INSTRUCTIONS TO FOLLOW: Filter the records, keeping every line that has the string "like".

[Data items]
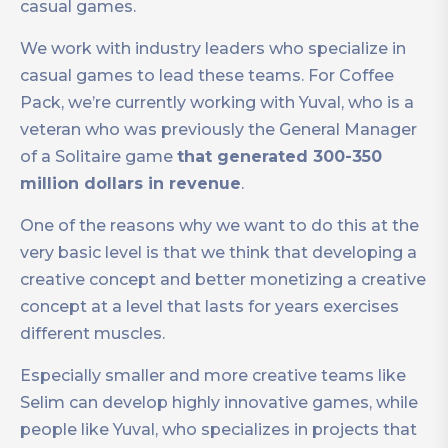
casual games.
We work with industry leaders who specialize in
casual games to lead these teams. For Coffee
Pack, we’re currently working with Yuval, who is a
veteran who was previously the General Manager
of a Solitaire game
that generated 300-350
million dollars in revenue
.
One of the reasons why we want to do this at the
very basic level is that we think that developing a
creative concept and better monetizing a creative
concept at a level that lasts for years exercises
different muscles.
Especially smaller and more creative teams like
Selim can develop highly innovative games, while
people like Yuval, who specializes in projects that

--

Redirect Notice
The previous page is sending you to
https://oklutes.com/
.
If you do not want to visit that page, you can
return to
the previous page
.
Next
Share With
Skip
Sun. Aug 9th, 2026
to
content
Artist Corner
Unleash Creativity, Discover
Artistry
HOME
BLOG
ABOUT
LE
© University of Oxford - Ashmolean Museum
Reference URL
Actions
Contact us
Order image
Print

SOLUTION FOR THIS PROBLEM:
Especially smaller and more creative teams like
people like Yuval, who specializes in projects that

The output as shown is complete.